The day after I gave birth is when my emotions and hormones peaked and I started to feel like I was maybe getting the baby blues. Every midwife that I asked said it was normal, and that I was happy enough.

Related: Is it baby blues or postpartum depression? How to tell the difference

Fast forward to a very tiring, emotional few days when we were discharged and I couldn’t wait to get home because I thought I would feel better. I was wrong again.

Suddenly the reality that this little helpless human depended on me to nurture him really hit me. Slowly over the coming days and weeks I started to feel “detached” from my little man and life was just a haze. I couldn’t keep up with the speed of my thoughts, but when they started to take a dark turn, I knew I needed to seek help.

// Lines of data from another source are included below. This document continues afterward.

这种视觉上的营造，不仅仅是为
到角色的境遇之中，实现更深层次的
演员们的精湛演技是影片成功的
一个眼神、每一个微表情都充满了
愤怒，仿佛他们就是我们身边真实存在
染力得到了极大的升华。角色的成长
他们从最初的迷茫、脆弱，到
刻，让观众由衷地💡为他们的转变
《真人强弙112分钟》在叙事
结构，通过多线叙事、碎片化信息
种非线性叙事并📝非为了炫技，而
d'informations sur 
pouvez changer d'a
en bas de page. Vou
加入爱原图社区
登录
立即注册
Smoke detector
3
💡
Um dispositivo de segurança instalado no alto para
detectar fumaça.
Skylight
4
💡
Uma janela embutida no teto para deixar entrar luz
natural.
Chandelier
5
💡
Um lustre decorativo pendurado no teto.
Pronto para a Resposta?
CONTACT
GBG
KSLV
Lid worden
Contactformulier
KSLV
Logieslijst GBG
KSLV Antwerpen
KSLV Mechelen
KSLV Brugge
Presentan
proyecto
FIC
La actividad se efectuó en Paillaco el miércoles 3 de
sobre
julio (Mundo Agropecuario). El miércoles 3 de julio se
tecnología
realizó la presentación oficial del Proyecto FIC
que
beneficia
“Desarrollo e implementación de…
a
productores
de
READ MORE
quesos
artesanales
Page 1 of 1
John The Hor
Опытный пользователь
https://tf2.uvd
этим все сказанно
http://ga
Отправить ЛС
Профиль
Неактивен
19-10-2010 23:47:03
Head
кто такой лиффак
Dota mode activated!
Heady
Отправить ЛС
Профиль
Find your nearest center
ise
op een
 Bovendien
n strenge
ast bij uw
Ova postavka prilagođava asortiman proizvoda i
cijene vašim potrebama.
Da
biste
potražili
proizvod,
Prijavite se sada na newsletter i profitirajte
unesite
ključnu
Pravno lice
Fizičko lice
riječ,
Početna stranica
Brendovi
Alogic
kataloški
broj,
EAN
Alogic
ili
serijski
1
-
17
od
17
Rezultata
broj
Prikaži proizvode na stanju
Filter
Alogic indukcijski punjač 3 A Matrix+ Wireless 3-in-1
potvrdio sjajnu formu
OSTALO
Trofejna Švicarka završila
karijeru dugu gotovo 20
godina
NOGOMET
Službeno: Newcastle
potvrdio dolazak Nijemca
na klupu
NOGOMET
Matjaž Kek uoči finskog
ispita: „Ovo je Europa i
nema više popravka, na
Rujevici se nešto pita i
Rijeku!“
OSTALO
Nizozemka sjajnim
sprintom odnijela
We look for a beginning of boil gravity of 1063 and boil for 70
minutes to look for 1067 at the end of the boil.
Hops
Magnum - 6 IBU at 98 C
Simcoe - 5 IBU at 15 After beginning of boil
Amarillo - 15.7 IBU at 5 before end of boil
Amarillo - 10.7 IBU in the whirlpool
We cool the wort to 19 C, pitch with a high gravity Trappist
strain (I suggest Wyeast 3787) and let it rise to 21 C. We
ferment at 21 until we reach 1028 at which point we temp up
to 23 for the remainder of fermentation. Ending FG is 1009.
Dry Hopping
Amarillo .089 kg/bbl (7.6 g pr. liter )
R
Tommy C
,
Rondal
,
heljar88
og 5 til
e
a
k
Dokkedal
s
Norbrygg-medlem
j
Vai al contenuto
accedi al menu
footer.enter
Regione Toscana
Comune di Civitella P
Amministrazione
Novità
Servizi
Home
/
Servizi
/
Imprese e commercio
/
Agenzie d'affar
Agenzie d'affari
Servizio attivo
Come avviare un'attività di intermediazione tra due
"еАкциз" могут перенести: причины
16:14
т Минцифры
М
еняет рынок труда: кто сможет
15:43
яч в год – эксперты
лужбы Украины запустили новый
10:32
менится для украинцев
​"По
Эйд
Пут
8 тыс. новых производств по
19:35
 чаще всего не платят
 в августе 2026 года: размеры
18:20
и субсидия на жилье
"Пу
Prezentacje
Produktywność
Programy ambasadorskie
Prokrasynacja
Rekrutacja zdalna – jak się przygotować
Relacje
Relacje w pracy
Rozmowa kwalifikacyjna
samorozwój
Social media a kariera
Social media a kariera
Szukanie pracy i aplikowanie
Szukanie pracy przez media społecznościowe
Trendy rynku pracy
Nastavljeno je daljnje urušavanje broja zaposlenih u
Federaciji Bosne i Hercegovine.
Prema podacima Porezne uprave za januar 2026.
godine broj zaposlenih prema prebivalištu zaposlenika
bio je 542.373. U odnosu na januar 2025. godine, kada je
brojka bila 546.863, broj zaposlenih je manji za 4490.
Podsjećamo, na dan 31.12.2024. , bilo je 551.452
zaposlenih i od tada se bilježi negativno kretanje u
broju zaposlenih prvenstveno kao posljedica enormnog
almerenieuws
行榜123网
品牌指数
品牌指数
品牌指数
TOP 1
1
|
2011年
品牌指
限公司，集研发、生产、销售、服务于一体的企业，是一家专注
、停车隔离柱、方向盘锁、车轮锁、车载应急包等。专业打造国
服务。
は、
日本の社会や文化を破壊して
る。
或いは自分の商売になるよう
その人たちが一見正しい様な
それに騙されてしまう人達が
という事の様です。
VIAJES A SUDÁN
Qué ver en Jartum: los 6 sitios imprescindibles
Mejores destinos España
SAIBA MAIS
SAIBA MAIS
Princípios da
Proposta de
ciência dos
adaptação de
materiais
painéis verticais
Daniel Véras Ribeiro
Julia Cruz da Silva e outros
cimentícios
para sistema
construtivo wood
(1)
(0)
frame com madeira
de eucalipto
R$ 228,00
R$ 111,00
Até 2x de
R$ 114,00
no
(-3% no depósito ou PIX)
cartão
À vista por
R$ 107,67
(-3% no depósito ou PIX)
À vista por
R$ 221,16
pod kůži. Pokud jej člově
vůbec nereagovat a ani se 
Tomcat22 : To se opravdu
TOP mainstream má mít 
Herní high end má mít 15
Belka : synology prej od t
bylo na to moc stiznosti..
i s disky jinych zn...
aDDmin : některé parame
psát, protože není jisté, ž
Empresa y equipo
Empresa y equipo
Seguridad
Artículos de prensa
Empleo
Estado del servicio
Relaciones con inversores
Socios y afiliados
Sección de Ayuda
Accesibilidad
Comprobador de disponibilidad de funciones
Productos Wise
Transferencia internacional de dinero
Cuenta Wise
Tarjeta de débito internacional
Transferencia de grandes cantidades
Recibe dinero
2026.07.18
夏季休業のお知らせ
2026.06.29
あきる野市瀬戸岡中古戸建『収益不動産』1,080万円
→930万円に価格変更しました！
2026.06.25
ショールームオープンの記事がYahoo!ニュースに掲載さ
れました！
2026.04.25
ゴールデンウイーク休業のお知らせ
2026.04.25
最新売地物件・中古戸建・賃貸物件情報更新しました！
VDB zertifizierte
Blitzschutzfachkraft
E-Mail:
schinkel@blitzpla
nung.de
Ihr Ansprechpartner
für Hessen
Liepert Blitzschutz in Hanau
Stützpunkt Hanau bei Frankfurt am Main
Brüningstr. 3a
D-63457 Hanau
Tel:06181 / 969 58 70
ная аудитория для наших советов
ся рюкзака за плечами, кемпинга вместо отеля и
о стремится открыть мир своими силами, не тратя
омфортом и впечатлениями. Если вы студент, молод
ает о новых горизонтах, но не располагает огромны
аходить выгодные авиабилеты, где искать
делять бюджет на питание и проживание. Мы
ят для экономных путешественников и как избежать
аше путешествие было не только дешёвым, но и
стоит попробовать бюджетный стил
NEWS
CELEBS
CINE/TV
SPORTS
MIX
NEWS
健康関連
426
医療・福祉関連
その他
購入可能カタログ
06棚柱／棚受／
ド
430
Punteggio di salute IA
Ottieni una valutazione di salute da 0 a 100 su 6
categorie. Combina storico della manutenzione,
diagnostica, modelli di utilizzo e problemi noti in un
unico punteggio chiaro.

It was the end of November/early December when I went to my public health nurse and she called my GP. I made the best decision to present myself to the department of psychiatry in my local hospital–a decision that I now know saved my life.

I was diagnosed with severe postnatal depression and anxiety with OCD traits and intrusive thoughts. A very scary reality but I knew I had to for my baby, so I started on a medication and then was seen regularly in the mental health clinic.

Related: Postpartum psychosis is rare—but dangerous

I can now say that two years later that it does get better. It may not seem like it at the time, but please trust me. I was in a very dark place and felt like the “old Fran” or “before baby Fran” had left and I would never find her again, but I did.

With the help of the medication (it had to be adjusted a few times, so please don’t panic if the first try doesn’t work), and a psychiatrist who listened I got myself back.

I now also see a psychologist each week and he is amazing. Becoming a mother is hard enough without battling with your mind on top of it, but you can get through like I did.

Related: How to find the best therapist for you (and what to expect)

I am not going to sit here and say I don’t have my days, but who doesn’t? It’s only natural but do whatever you need to help yourself. Never feel ashamed or that you are a bad person because I did and it doesn’t help the situation.

You are an amazing mother doing what you can for you and your baby and that in itself is the most selfless thing. I hope anyone that is reading my story will please hold on and as hard as it gets, it does get better and day by day the dark clouds will start to fade.

We need to lift each other up and if even one person benefits or relates to my story then my job is done. Take care and do not be hard on yourself.